In [4]:
import pandas as pd
import numpy as np
import matplotlib.pyplot as plt
from tqdm.notebook import tqdm

from sklearn.model_selection import train_test_split
from sklearn.metrics import accuracy_score, precision_recall_fscore_support
from sklearn.linear_model import LogisticRegression
from sklearn.svm import SVC

import wandb

In [5]:
datasets = {}
train_size = 0.9

for i in tqdm(['a', 'b', 'c']):
    data = pd.read_excel(f"./data/trainingdata_{i}.xls")
    x = data[['x_i1', 'x_i2']].to_numpy()
    y = data['l_i'].to_numpy()
    X_train, X_test, y_train, y_test = train_test_split(x, y, train_size=train_size)
    datasets[i] = {
        'train': (X_train, y_train),
        'test': (X_test, y_test),
    }

HBox(children=(FloatProgress(value=0.0, max=3.0), HTML(value='')))




In [6]:
def compute_metrics(labels, preds):
    precision, recall, f1, support = precision_recall_fscore_support(labels, preds, average='weighted', labels=np.unique(preds))
    acc = accuracy_score(labels, preds)

    return {
        'acc': acc,
        'f1': f1,
        'precision': precision,
        'recall': recall,
        'support': support
    }

In [8]:
classifiers = {
    'LR': LogisticRegression(),
    'SVM': SVC()
}

for ds_name, data in tqdm(datasets.items()):
    for clf_name, classifier in tqdm(classifiers.items()):
        wandb.init(project='dependable-classification', entity='implication-elimination', config=None)
        wandb.config.model = clf_name
        wandb.config.dataset = ds_name

        classifier.fit(data['train'][0], data['train'][1])
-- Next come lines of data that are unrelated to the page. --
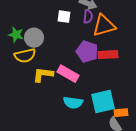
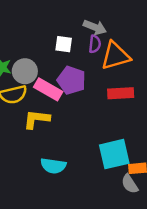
purple pentagon: (87, 52) -> (71, 80), moved
pink rectangle: (68, 74) -> (48, 89), moved
cyan semicircle: (73, 103) -> (53, 166), moved

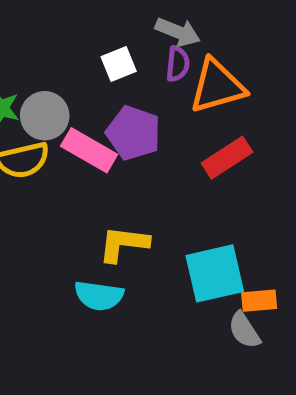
white square: (64, 44) -> (119, 64), turned -30
red rectangle: (121, 93) -> (227, 158), turned -30
yellow L-shape: (36, 119) -> (124, 244), moved

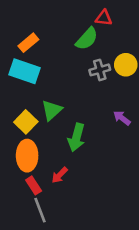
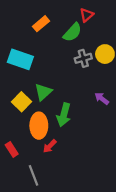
red triangle: (104, 18) -> (87, 15), turned -48
orange rectangle: (28, 43) -> (41, 24), moved
orange ellipse: (27, 156) -> (39, 126), moved
red rectangle: (34, 185) -> (12, 149), moved

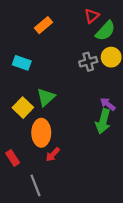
green semicircle: (72, 32) -> (105, 31), moved
cyan rectangle: (20, 59) -> (22, 63), size x0.7
green arrow: (64, 115) -> (103, 121), moved

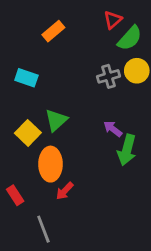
purple arrow: (108, 104) -> (113, 129), moved

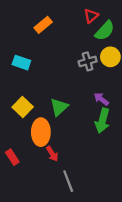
green triangle: (56, 120) -> (59, 107), moved
purple arrow: (113, 129) -> (101, 99), moved
red arrow: (65, 191) -> (52, 154), turned -77
gray line: (43, 229) -> (68, 181), moved

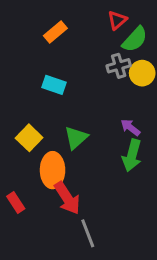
gray cross: (88, 61) -> (119, 66), moved
cyan rectangle: (21, 63) -> (54, 85), moved
red arrow: (52, 154) -> (67, 198), size x1.6

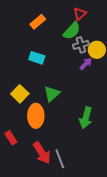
green semicircle: (135, 39) -> (72, 31), moved
purple arrow: (130, 127) -> (86, 64), moved, turned 96
green arrow: (132, 155) -> (86, 118), moved
red arrow: (67, 198) -> (42, 153), moved

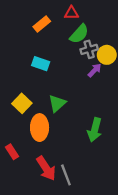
red triangle: (80, 14) -> (71, 13), moved, turned 40

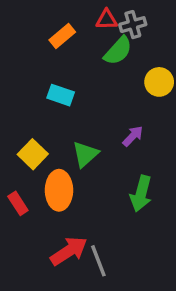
gray cross: (89, 49) -> (133, 25), moved
purple arrow: (95, 70) -> (133, 136), moved
red rectangle: (12, 152) -> (18, 203), moved
red arrow: (46, 168) -> (69, 251), turned -90

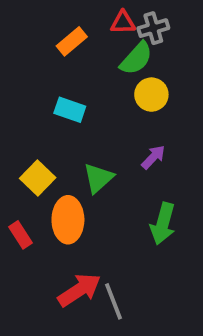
yellow circle: (159, 82) -> (151, 95), moved

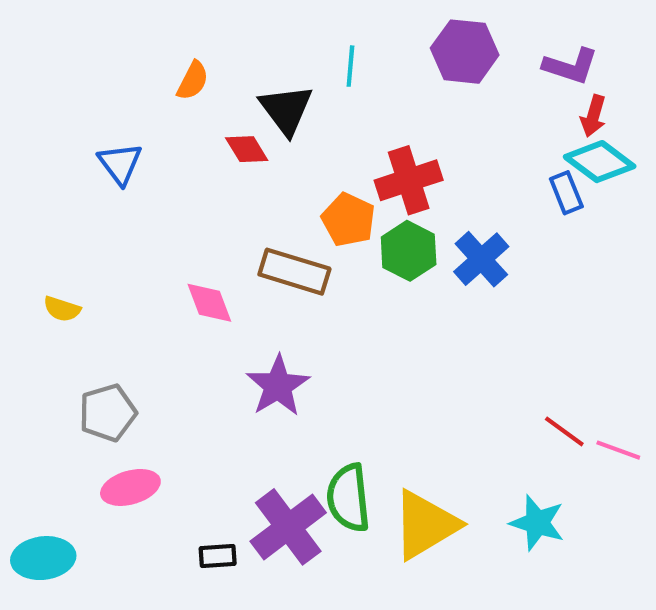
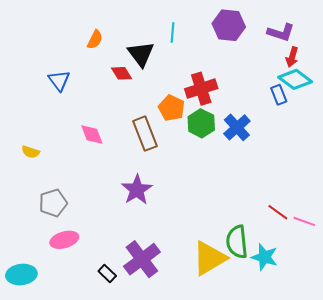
brown rectangle: (294, 272) -> (145, 134), turned 52
pink diamond: (209, 303) -> (92, 135), moved
green semicircle: (348, 498) -> (237, 242), moved
black rectangle: (218, 556) -> (107, 273), turned 48

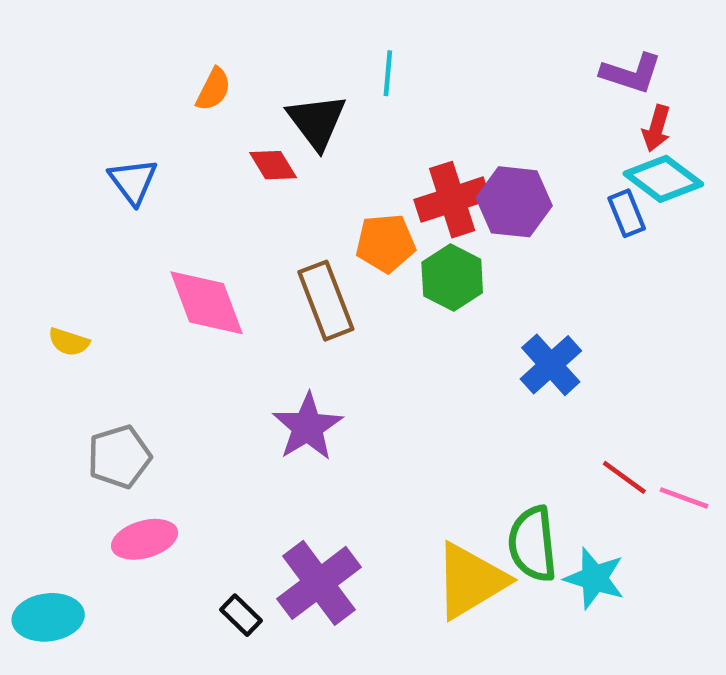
purple hexagon: (229, 25) -> (514, 202), moved
orange pentagon: (172, 108) -> (386, 243), turned -30
blue cross: (237, 127) -> (551, 365), moved
pink diamond: (92, 135) -> (207, 303), size x1.5

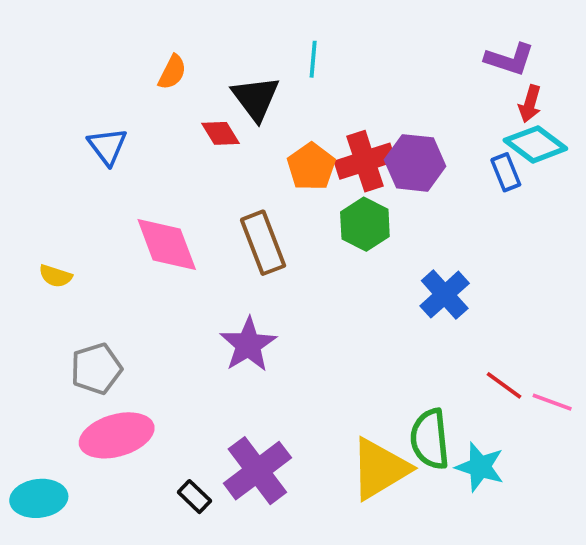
orange pentagon: (386, 243) -> (311, 167), moved, turned -30
pink ellipse: (145, 539) -> (117, 435), size x1.4

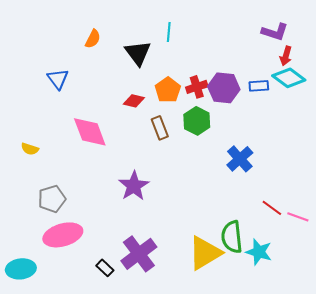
red diamond: (220, 133) -> (134, 101), moved, turned -45
red cross: (365, 161) -> (197, 87), size x0.7
blue rectangle: (506, 172) -> (259, 86), moved, turned -72
brown rectangle: (263, 243) -> (160, 128), moved, size x0.7

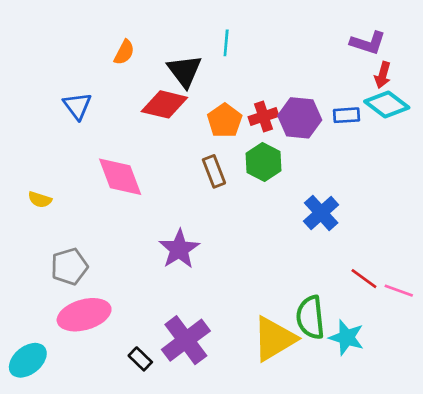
red diamond: (134, 101) -> (164, 104), moved, size x1.6
cyan ellipse: (21, 269) -> (28, 360), turned -32

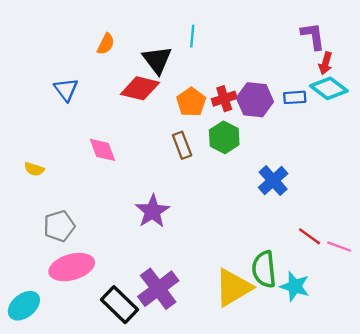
purple L-shape: (368, 43) -> (313, 36), turned -116
pink diamond: (120, 177) -> (102, 150), size x0.7
black rectangle: (140, 359) -> (119, 305), size x1.8

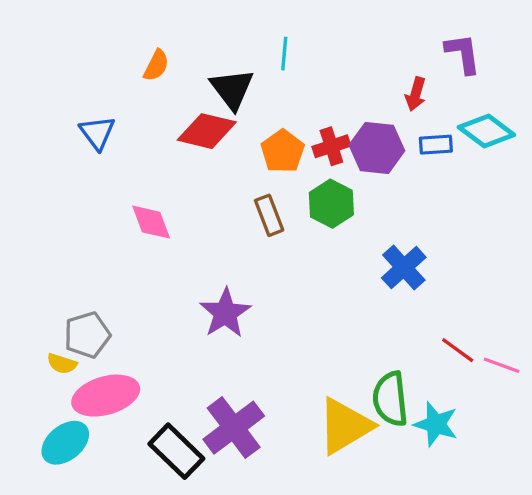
red arrow: (325, 63) -> (416, 94), moved
yellow semicircle: (34, 169) -> (62, 364), moved
cyan ellipse: (24, 306) -> (65, 443), moved

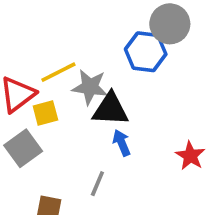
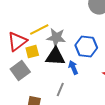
blue hexagon: (146, 52) -> (86, 47), moved
black triangle: (110, 109) -> (55, 57), moved

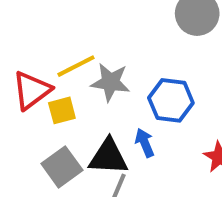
black triangle: (55, 57) -> (108, 157), moved
gray square: (20, 71) -> (62, 167), moved

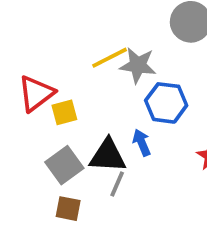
yellow line: (76, 66) -> (110, 58), moved
gray star: (110, 82) -> (138, 65), moved

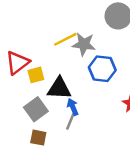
blue arrow: (142, 143) -> (73, 107), moved
black triangle: (108, 156) -> (59, 88), moved

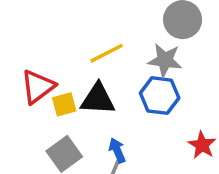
gray star: (84, 44) -> (165, 60), moved
black triangle: (59, 88) -> (98, 99), moved

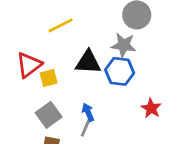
yellow line: (107, 53) -> (60, 25), moved
black triangle: (98, 99) -> (88, 62), moved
        train_metrics = compute_metrics(data['train'][1], classifier.predict(data['train'][0]))
        test_metrics = compute_metrics(data['test'][1], classifier.predict(data['test'][0]))

        train_metrics = {f"train_{k}": v for k, v in train_metrics.items()} 
        test_metrics = {f"test_{k}": v for k, v in test_metrics.items()}

        wandb.log(train_metrics | test_metrics)

HBox(children=(FloatProgress(value=0.0, max=3.0), HTML(value='')))

HBox(children=(FloatProgress(value=0.0, max=2.0), HTML(value='')))

Failed to detect the name of this notebook, you can set it manually with the WANDB_NOTEBOOK_NAME environment variable to enable code saving.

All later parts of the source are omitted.